:: The problem ::
Beginning with the line that contains "systems, are built for it.", transcribe every line through the end of the entries exactly as written, and reproduce nothing else.

:: Supplied data ::
════════════════════

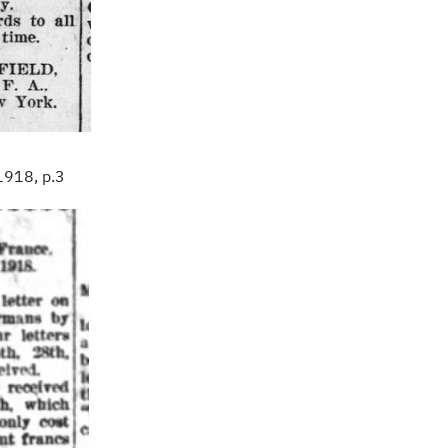
1918, p.3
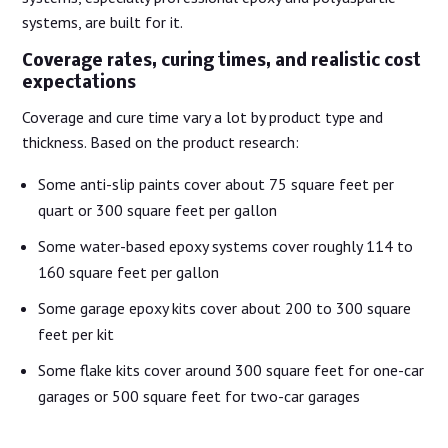
systems, are built for it.
Coverage rates, curing times, and realistic cost
expectations
Coverage and cure time vary a lot by product type and
thickness. Based on the product research:
Some anti-slip paints cover about 75 square feet per
quart or 300 square feet per gallon
Some water-based epoxy systems cover roughly 114 to
160 square feet per gallon
Some garage epoxy kits cover about 200 to 300 square
feet per kit
Some flake kits cover around 300 square feet for one-car
garages or 500 square feet for two-car garages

════════════════════

:: Result for this task ::
systems, are built for it.
Coverage rates, curing times, and realistic cost
expectations
Coverage and cure time vary a lot by product type and
thickness. Based on the product research:
Some anti-slip paints cover about 75 square feet per
quart or 300 square feet per gallon
Some water-based epoxy systems cover roughly 114 to
160 square feet per gallon
Some garage epoxy kits cover about 200 to 300 square
feet per kit
Some flake kits cover around 300 square feet for one-car
garages or 500 square feet for two-car garages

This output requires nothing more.